(Exercise prompt): All lines from the beginning of the listing through the line with "промышленности, в медицинских" are to be copied word for word; the pictures are not.

(Data for review):
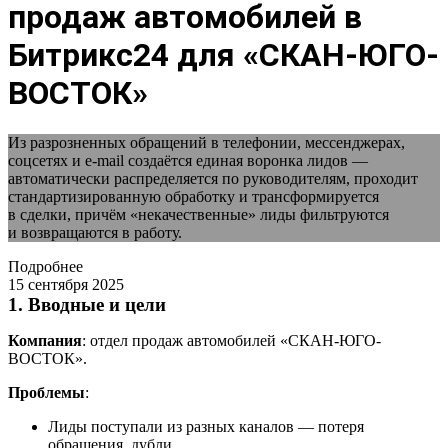
продаж автомобилей в
Битрикс24 для «СКАН-ЮГО-
ВОСТОК»
Из разрозненных обращений в телефонии, мессенджерах,
соцсетях и e-mail создаётся единая воронка лидов —
автоматически распределяется по руководителям, проходит
стандартизированную обработку и трансформируется
в сделки, причём «некачественные» лиды фильтруются
и возвращаются в работу.
Подробнее
15 сентября 2025
1. Вводные и цели
Компания
: отдел продаж автомобилей «СКАН-ЮГО-
ВОСТОК».
Проблемы
:
Лиды поступали из разных каналов — потеря
обращения, дубли.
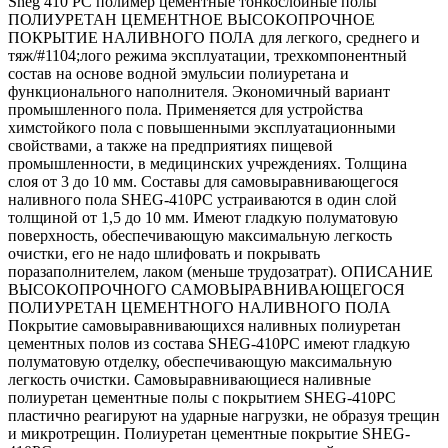
Sheg 410 PC полимер цементные тонкослойные полы
ПОЛИУРЕТАН ЦЕМЕНТНОЕ ВЫСОКОПРОЧНОЕ
ПОКРЫТИЕ НАЛИВНОГО ПОЛА для легкого, среднего и
тяж/#1104;лого режима эксплуатации, трехкомпонентный
состав на основе водной эмульсии полиуретана и
функционального наполнителя. Экономичный вариант
промышленного пола. Применяется для устройства
химстойкого пола с повышенными эксплуатационными
свойствами, а также на предприятиях пищевой
промышленности, в медицинских учреждениях. Толщина
слоя от 3 до 10 мм. Составы для самовыравнивающегося
наливного пола SHEG-410PC устраиваются в один слой
толщиной от 1,5 до 10 мм. Имеют гладкую полуматовую
поверхность, обеспечивающую максимальную легкость
очистки, его не надо шлифовать и покрывать
поразаполнителем, лаком (меньше трудозатрат). ОПИСАНИЕ
ВЫСОКОПРОЧНОГО САМОВЫРАВНИВАЮЩЕГОСЯ
ПОЛИУРЕТАН ЦЕМЕНТНОГО НАЛИВНОГО ПОЛА
Покрытие самовыравнивающихся наливных полиуретан
цементных полов из состава SHEG-410PC имеют гладкую
полуматовую отделку, обеспечивающую максимальную
легкость очистки. Самовыравнивающиеся наливные
полиуретан цементные полы с покрытием SHEG-410PC
пластично реагируют на ударные нагрузки, не образуя трещин
и микротрещин. Полиуретан цементные покрытие SHEG-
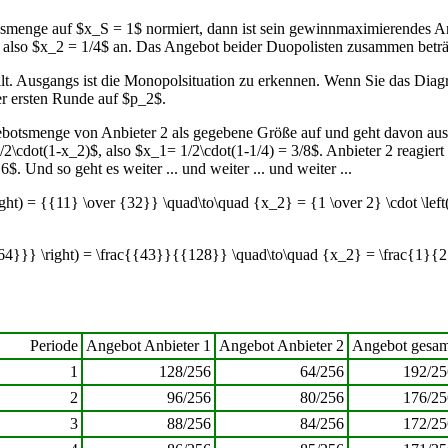
gsmenge auf $x_S = 1$ normiert, dann ist sein gewinnmaximierendes An
, also $x_2 = 1/4$ an. Das Angebot beider Duopolisten zusammen betr
stellt. Ausgangs ist die Monopolsituation zu erkennen. Wenn Sie das 
er ersten Runde auf $p_2$.
ngebotsmenge von Anbieter 2 als gegebene Größe auf und geht davon aus
2\cdot(1-x_2)$, also $x_1= 1/2\cdot(1-1/4) = 3/8$. Anbieter 2 reagiert
. Und so geht es weiter ... und weiter ... und weiter ...
ight) = {{11} \over {32}} \quad\to\quad {x_2} = {1 \over 2} \cdot \lef
64}}} \right) = \frac{{43}}{{128}} \quad\to\quad {x_2} = \frac{1}{2}
Periode
Angebot Anbieter 1
Angebot Anbieter 2
Angebot gesam
1
128/256
64/256
192/25
2
96/256
80/256
176/25
3
88/256
84/256
172/25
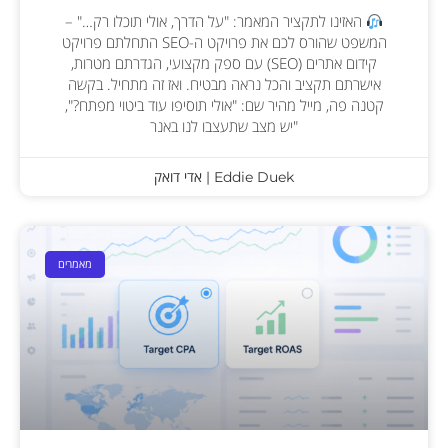
האזינו לתקציר המאמר: "על הדרך, אולי תוכלו רק…" –
המשפט שהורס לכם את פרויקט ה-SEO התחלתם פרויקט
קידום אתרים (SEO) עם ספק מקצועי, הגדרתם מטרות,
אישרתם תקציב והכל נראה מבטיח. ואז זה מתחיל. בקשה
קטנה פה, מייל מהיר שם: "אולי תוסיפו עוד ביטוי מפתח?",
"יש מצב שתעצבו לנו באנר
Eddie Duek | אדי דואק
מאמרים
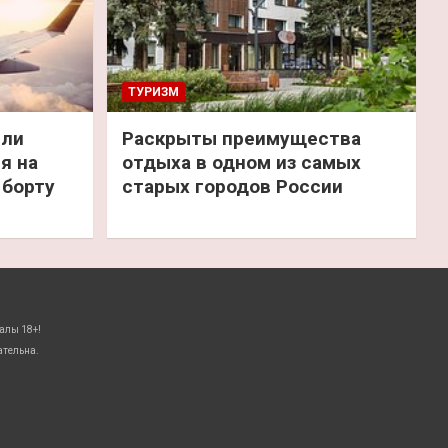
ТУРИЗМ
или
Раскрыты преимущества
я на
отдыха в одном из самых
 борту
старых городов России
алы 18+!
ательна.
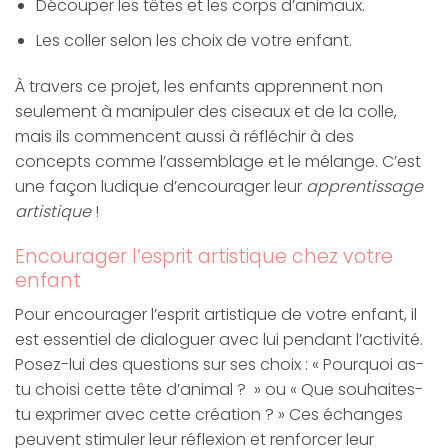
Découper les têtes et les corps d’animaux.
Les coller selon les choix de votre enfant.
À travers ce projet, les enfants apprennent non
seulement à manipuler des ciseaux et de la colle,
mais ils commencent aussi à réfléchir à des
concepts comme l’assemblage et le mélange. C’est
une façon ludique d’encourager leur
apprentissage
artistique
!
Encourager l’esprit artistique chez votre
enfant
Pour encourager l’esprit artistique de votre enfant, il
est essentiel de dialoguer avec lui pendant l’activité.
Posez-lui des questions sur ses choix : « Pourquoi as-
tu choisi cette tête d’animal ? » ou « Que souhaites-
tu exprimer avec cette création ? » Ces échanges
peuvent stimuler leur réflexion et renforcer leur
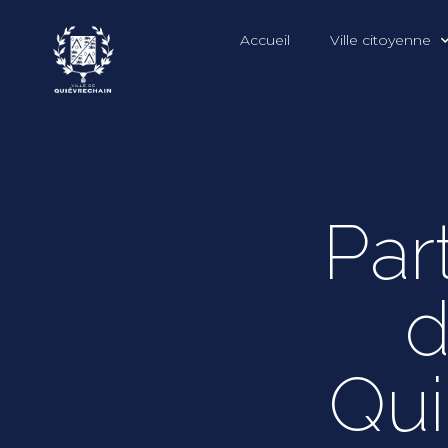
Accueil
Ville citoyenne
Par
d
Qui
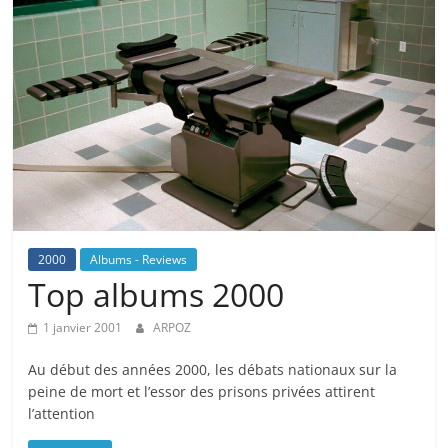
2000
Albums - Reviews
Top albums 2000
1 janvier 2001
ARPOZ
Au début des années 2000, les débats nationaux sur la
peine de mort et l’essor des prisons privées attirent
l’attention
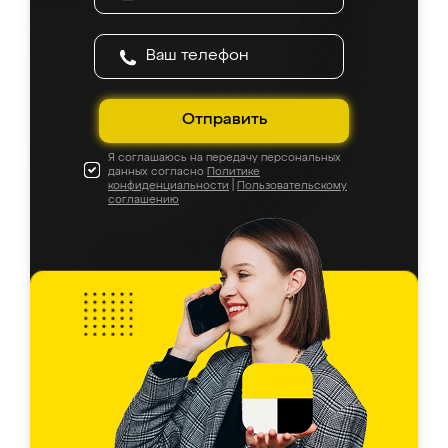
Отправить
Я соглашаюсь на передачу персональных
данных согласно
Политике
конфиденциальности
|
Пользовательскому
соглашению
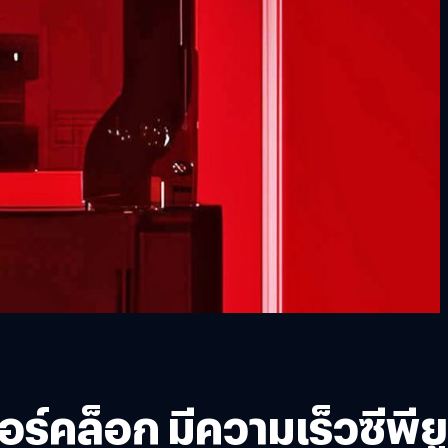
ร์คล็อก มีความเร็วซีพียู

(Result of this task):
продаж автомобилей в
Битрикс24 для «СКАН-ЮГО-
ВОСТОК»
Из разрозненных обращений в телефонии, мессенджерах,
соцсетях и e-mail создаётся единая воронка лидов —
автоматически распределяется по руководителям, проходит
стандартизированную обработку и трансформируется
в сделки, причём «некачественные» лиды фильтруются
и возвращаются в работу.
Подробнее
15 сентября 2025
1. Вводные и цели
Компания
: отдел продаж автомобилей «СКАН-ЮГО-
ВОСТОК».
Проблемы
:
Лиды поступали из разных каналов — потеря
обращения, дубли.
Sheg 410 PC полимер цементные тонкослойные полы
ПОЛИУРЕТАН ЦЕМЕНТНОЕ ВЫСОКОПРОЧНОЕ
ПОКРЫТИЕ НАЛИВНОГО ПОЛА для легкого, среднего и
тяж/#1104;лого режима эксплуатации, трехкомпонентный
состав на основе водной эмульсии полиуретана и
функционального наполнителя. Экономичный вариант
промышленного пола. Применяется для устройства
химстойкого пола с повышенными эксплуатационными
свойствами, а также на предприятиях пищевой
промышленности, в медицинских учреждениях. Толщина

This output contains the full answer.